● **THE RECORDS**:
===
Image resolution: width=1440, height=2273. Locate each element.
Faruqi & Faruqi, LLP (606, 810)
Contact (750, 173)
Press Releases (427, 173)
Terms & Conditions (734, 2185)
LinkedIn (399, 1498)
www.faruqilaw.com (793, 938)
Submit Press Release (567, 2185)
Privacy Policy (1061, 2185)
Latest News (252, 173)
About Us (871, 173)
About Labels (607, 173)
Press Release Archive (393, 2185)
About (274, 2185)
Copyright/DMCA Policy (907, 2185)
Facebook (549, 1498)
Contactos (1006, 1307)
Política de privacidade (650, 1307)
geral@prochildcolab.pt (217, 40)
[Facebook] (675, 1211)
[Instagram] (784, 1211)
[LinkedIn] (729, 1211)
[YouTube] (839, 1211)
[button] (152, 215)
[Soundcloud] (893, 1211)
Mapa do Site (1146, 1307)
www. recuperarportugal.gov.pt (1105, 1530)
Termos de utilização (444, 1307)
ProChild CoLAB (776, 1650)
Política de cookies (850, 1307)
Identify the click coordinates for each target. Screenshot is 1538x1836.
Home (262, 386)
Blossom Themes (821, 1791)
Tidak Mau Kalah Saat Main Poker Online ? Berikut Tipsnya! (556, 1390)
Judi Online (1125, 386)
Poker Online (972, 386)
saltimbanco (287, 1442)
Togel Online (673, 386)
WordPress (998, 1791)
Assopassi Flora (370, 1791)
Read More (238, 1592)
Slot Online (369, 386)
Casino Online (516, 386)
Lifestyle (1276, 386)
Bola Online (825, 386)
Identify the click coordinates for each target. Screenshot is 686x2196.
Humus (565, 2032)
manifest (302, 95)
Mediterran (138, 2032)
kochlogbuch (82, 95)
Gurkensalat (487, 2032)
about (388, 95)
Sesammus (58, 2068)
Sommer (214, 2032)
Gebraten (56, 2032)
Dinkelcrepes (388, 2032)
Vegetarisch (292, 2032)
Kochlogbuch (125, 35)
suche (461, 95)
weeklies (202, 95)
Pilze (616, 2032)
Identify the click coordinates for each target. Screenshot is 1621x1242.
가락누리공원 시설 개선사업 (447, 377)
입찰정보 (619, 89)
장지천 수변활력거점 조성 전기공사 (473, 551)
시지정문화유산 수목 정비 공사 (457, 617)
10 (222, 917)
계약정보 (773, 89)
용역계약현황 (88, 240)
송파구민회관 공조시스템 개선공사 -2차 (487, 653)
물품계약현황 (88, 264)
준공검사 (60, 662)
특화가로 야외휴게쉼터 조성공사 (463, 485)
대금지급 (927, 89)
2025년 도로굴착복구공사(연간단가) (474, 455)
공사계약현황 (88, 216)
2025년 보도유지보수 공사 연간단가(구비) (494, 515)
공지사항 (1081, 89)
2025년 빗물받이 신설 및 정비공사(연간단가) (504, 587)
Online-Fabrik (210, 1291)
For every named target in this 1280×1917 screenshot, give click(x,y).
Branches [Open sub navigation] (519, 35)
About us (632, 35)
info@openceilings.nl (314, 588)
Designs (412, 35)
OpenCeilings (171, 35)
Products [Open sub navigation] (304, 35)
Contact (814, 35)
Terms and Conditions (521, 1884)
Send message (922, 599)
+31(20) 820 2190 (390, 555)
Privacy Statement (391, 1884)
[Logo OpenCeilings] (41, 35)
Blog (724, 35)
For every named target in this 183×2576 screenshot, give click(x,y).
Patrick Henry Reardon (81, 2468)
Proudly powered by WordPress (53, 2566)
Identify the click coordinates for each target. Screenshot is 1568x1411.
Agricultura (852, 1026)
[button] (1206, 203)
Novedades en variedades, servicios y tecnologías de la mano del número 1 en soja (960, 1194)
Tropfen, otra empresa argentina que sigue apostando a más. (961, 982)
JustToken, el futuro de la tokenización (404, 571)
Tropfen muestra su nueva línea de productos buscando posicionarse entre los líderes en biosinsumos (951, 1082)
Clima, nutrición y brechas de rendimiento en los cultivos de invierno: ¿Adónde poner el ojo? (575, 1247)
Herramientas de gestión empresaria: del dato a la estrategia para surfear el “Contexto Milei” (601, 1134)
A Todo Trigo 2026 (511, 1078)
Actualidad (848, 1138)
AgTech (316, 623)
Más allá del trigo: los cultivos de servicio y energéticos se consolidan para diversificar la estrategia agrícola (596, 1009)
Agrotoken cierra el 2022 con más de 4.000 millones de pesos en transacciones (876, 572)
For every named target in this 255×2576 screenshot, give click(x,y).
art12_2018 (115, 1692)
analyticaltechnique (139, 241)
===
The records above must be transcribed in full, word for word.

● **SOLUTION**:
Image resolution: width=1440, height=2273. Locate each element.
Faruqi & Faruqi, LLP (606, 810)
Contact (750, 173)
Press Releases (427, 173)
Terms & Conditions (734, 2185)
LinkedIn (399, 1498)
www.faruqilaw.com (793, 938)
Submit Press Release (567, 2185)
Privacy Policy (1061, 2185)
Latest News (252, 173)
About Us (871, 173)
About Labels (607, 173)
Press Release Archive (393, 2185)
About (274, 2185)
Copyright/DMCA Policy (907, 2185)
Facebook (549, 1498)
Contactos (1006, 1307)
Política de privacidade (650, 1307)
geral@prochildcolab.pt (217, 40)
[Facebook] (675, 1211)
[Instagram] (784, 1211)
[LinkedIn] (729, 1211)
[YouTube] (839, 1211)
[button] (152, 215)
[Soundcloud] (893, 1211)
Mapa do Site (1146, 1307)
www. recuperarportugal.gov.pt (1105, 1530)
Termos de utilização (444, 1307)
ProChild CoLAB (776, 1650)
Política de cookies (850, 1307)
Identify the click coordinates for each target. Screenshot is 1538x1836.
Home (262, 386)
Blossom Themes (821, 1791)
Tidak Mau Kalah Saat Main Poker Online ? Berikut Tipsnya! (556, 1390)
Judi Online (1125, 386)
Poker Online (972, 386)
saltimbanco (287, 1442)
Togel Online (673, 386)
WordPress (998, 1791)
Assopassi Flora (370, 1791)
Read More (238, 1592)
Slot Online (369, 386)
Casino Online (516, 386)
Lifestyle (1276, 386)
Bola Online (825, 386)
Identify the click coordinates for each target. Screenshot is 686x2196.
Humus (565, 2032)
manifest (302, 95)
Mediterran (138, 2032)
kochlogbuch (82, 95)
Gurkensalat (487, 2032)
about (388, 95)
Sesammus (58, 2068)
Sommer (214, 2032)
Gebraten (56, 2032)
Dinkelcrepes (388, 2032)
Vegetarisch (292, 2032)
Kochlogbuch (125, 35)
suche (461, 95)
weeklies (202, 95)
Pilze (616, 2032)
Identify the click coordinates for each target. Screenshot is 1621x1242.
가락누리공원 시설 개선사업 (447, 377)
입찰정보 (619, 89)
장지천 수변활력거점 조성 전기공사 (473, 551)
시지정문화유산 수목 정비 공사 (457, 617)
10 (222, 917)
계약정보 (773, 89)
용역계약현황 (88, 240)
송파구민회관 공조시스템 개선공사 -2차 (487, 653)
물품계약현황 (88, 264)
준공검사 (60, 662)
특화가로 야외휴게쉼터 조성공사 (463, 485)
대금지급 (927, 89)
2025년 도로굴착복구공사(연간단가) (474, 455)
공사계약현황 (88, 216)
2025년 보도유지보수 공사 연간단가(구비) (494, 515)
공지사항 (1081, 89)
2025년 빗물받이 신설 및 정비공사(연간단가) (504, 587)
Online-Fabrik (210, 1291)
For every named target in this 1280×1917 screenshot, give click(x,y).
Branches [Open sub navigation] (519, 35)
About us (632, 35)
info@openceilings.nl (314, 588)
Designs (412, 35)
OpenCeilings (171, 35)
Products [Open sub navigation] (304, 35)
Contact (814, 35)
Terms and Conditions (521, 1884)
Send message (922, 599)
+31(20) 820 2190 (390, 555)
Privacy Statement (391, 1884)
[Logo OpenCeilings] (41, 35)
Blog (724, 35)
For every named target in this 183×2576 screenshot, give click(x,y).
Patrick Henry Reardon (81, 2468)
Proudly powered by WordPress (53, 2566)
Identify the click coordinates for each target. Screenshot is 1568x1411.
Agricultura (852, 1026)
[button] (1206, 203)
Novedades en variedades, servicios y tecnologías de la mano del número 1 en soja (960, 1194)
Tropfen, otra empresa argentina que sigue apostando a más. (961, 982)
JustToken, el futuro de la tokenización (404, 571)
Tropfen muestra su nueva línea de productos buscando posicionarse entre los líderes en biosinsumos (951, 1082)
Clima, nutrición y brechas de rendimiento en los cultivos de invierno: ¿Adónde poner el ojo? (575, 1247)
Herramientas de gestión empresaria: del dato a la estrategia para surfear el “Contexto Milei” (601, 1134)
A Todo Trigo 2026 (511, 1078)
Actualidad (848, 1138)
AgTech (316, 623)
Más allá del trigo: los cultivos de servicio y energéticos se consolidan para diversificar la estrategia agrícola (596, 1009)
Agrotoken cierra el 2022 con más de 4.000 millones de pesos en transacciones (876, 572)
For every named target in this 255×2576 screenshot, give click(x,y).
art12_2018 (115, 1692)
analyticaltechnique (139, 241)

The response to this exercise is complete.